By Dave and Neta Jackson

One of the earliest books about Reba, from 1974. When Living Together in a World Falling Apart was first published in 1974, tensions in society—an unpopular war, racial divisions, fearful economics, the seeming futility of “success,” and widespread alienation—were not addressed in most churches.


Glimpses of Glory: Thirty Years of Community, the Story of Reba Place Fellowship

By Dave and Neta Jackson

A selected history of Reba Place Church and Reba Place Fellowship published during the 30th anniversary. It contains the authors’ historical narrative plus interviews with people involved with important historical moments at Reba. It may be difficult to find on the market at a reasonable price. Ask around at church to see whose copy you can borrow.


Cynicism and Hope: Reclaiming Discipleship in a Postdemocratic Society

Edited by Meg E. Cox

A collection of talks from a November 2007 conference at Reba Place Church.

Reba Place Church was born out of the Reba Place Fellowship, which began in Evanston in 1957. The driving vision for the early members of the Fellowship was to live out a life of radical Christian discipleship as they observed it in the Gospels and the book of Acts: open and loving relationships, full sharing of material resources, a visible common life, active witness for justice and peace, and a priority on living out the word of the Lord rather than talking about it. They believed the words of the earthly Jesus were meant to guide the community of his disciples in every area of life—not only then, but now. 
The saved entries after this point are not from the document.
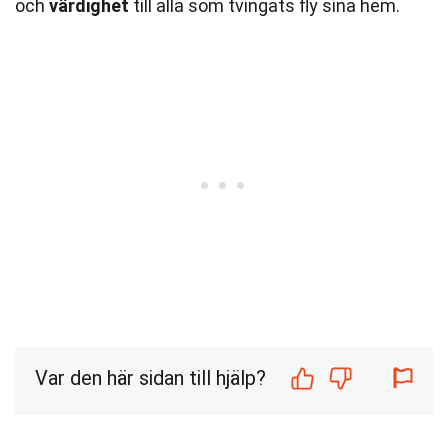
och
värdighet
till alla som tvingats fly sina hem.
Var den här sidan till hjälp?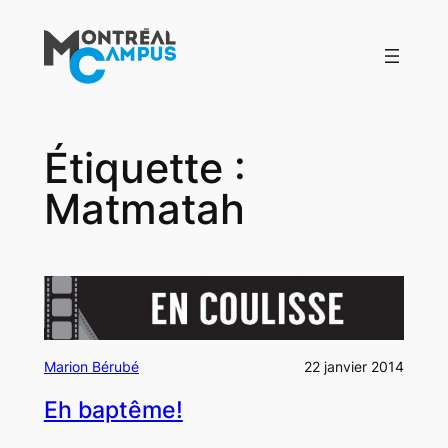
Aller
au
contenu
Étiquette :
Matmatah
Marion Bérubé
22 janvier 2014
Eh baptême!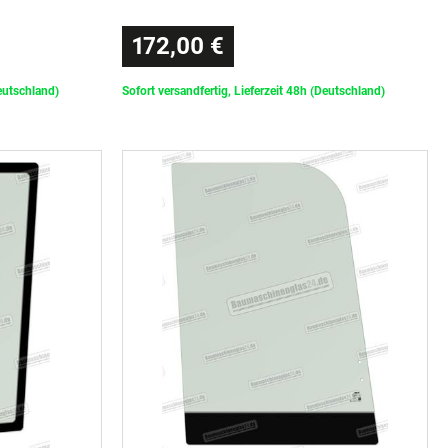
172,00 €
Deutschland)
Sofort versandfertig, Lieferzeit 48h (Deutschland)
The first 14 years at Reba were full of blessings for many members and visitors, as well as notable stories of God’s providential care for the community as a whole. But they also left many unmet needs throughout the congregation—-for more spiritual power to live out the sacrificial Christian life, for more expressive worship, for more freedom to express the Gospel openly to seekers, etc. These generally unarticulated needs were the kindling onto which God was soon to pour the fire of His Spirit.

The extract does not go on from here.